Insider threats are harder to handle in that your engineers need to have much more fine-grained access, but easier in that your engineers are generally less numerous than your users. Moreover, insiders don't have as much ability to iterate against your security measures (because if you catch them trying to break your security measures, you can often fire them or have them arrested).
Of course, there's a spectrum here. A big part of how you mitigate threats from external hackers is having security staff investigate weird anomalies, in the hope of catching hackers who have broken some of your intended security boundaries. And a big part of how you mitigate insider threats is building safe administrative APIs, so that instead of your employees having to have the ability to run arbitrary code on production machines, you allow them to usually do their job by taking pre-specified, known-safe actions. And there’s much more along these lines.
I feel like there’s a really important distinction between “security from insiders” and “security from outsiders”, and I don’t really get why security people don’t seem to find this distinction as important.

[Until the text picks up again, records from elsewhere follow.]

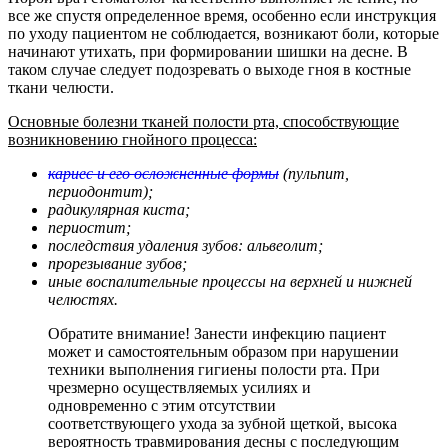
все же спустя определенное время, особенно если инструкция
по уходу пациентом не соблюдается, возникают боли, которые
начинают утихать, при формировании шишки на десне. В
таком случае следует подозревать о выходе гноя в костные
ткани челюсти.
Основные болезни тканей полости рта, способствующие
возникновению гнойного процесса:
кариес и его осложненные формы
(пульпит,
периодонтит);
радикулярная киста;
периостит;
последствия удаления зубов: альвеолит;
прорезывание зубов;
иные воспалительные процессы на верхней и нижней
челюстях.
Обратите внимание! Занести инфекцию пациент
может и самостоятельным образом при нарушении
техники выполнения гигиены полости рта. При
чрезмерно осуществляемых усилиях и
одновременно с этим отсутствии
соответствующего ухода за зубной щеткой, высока
вероятность травмирования десны с последующим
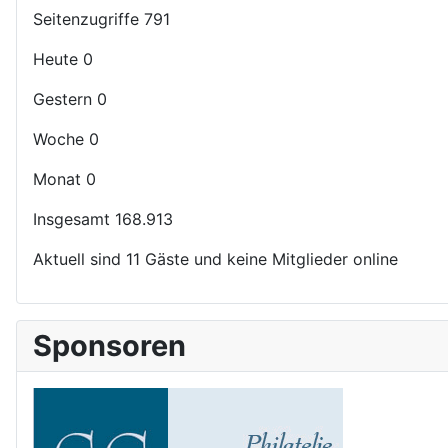
Seitenzugriffe
791
Heute
0
Gestern
0
Woche
0
Monat
0
Insgesamt
168.913
Aktuell sind 11 Gäste und keine Mitglieder online
Sponsoren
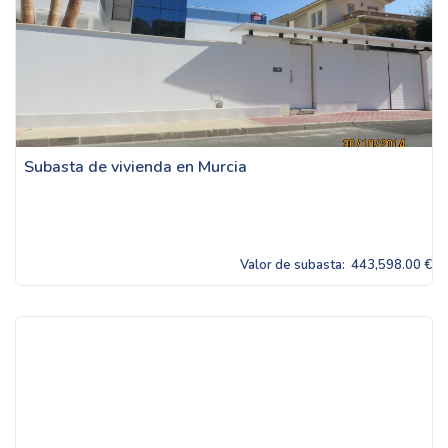
Subasta de vivienda en Murcia
Valor de subasta:
443,598.00 €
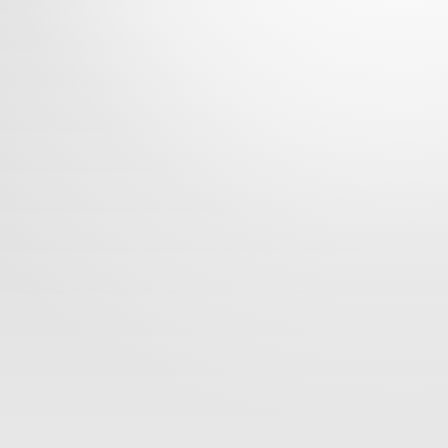
Номын хэлэлцүүлэг
Номын талаар бусдад хув
Сонсогчдын үнэлгээ, 
Номд хамгийн 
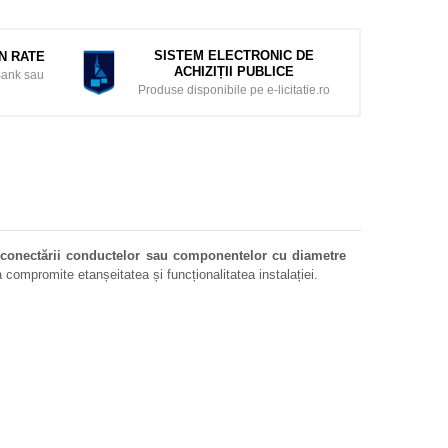
SISTEM ELECTRONIC DE
ÎN RATE
ACHIZIȚII PUBLICE
Bank sau
Produse disponibile pe e-licitatie.ro
t
conectării conductelor sau componentelor cu diametre
 compromite etanșeitatea și funcționalitatea instalației.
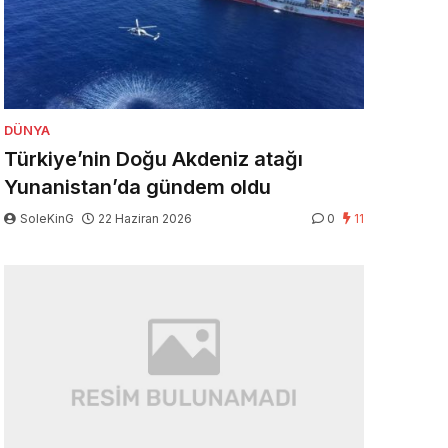
DÜNYA
Türkiye’nin Doğu Akdeniz atağı
Yunanistan’da gündem oldu
SoleKinG
22 Haziran 2026
0
11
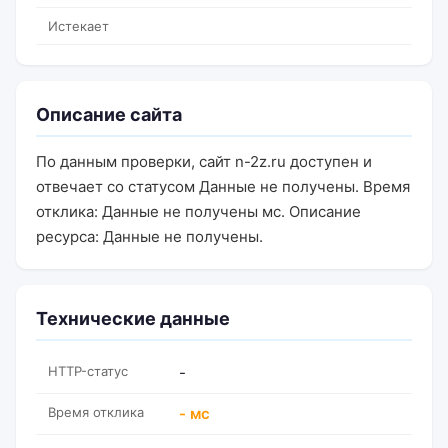
Истекает
Описание сайта
По данным проверки, сайт n-2z.ru доступен и
отвечает со статусом Данные не получены. Время
отклика: Данные не получены мс. Описание
ресурса: Данные не получены.
Технические данные
HTTP-статус
-
Время отклика
- мс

Now that I have this concept, I can make a few points about the risks posed by AIs deployed inside AI companies. (Risks from internal deployments have been discussed by me here (as well as many other places), by a Redwood/UK AISI collaboration here, and by Apollo here.)
First, when I talk to security staff at AI companies about computer security, they often seem to fail to anticipate what insider threat from AIs will be like. In particular, when discussing how they'll deploy AI engineers and researchers internally, they often seem to imagine relating to those AIs mostly as outsiders rather than as insiders. They imagine writing small and carefully locked-down infrastructure and allowing the AIs to interact with it. But my guess is that in order to do their jobs, AIs will need to have the kind of wide-ranging access that insiders have, which leads to having an attack surface that is large and can’t be protected with static methods. (I’m not sure I’m right about this, and it seems very important to get clarity on; I plan to write more about it soon.) I think the security teams at AI companies are not putting enough work into preparing for this.
And second, insider threat from AI combines the hard parts of both problems! Like insider threat, AIs will need extremely broad, fine-grained access. And like outsider threat, you're outnumbered by your potential adversaries. (Of course, you have a bunch of advantages too, and that's why we research AI control rather than just writing off the problem as hopeless.)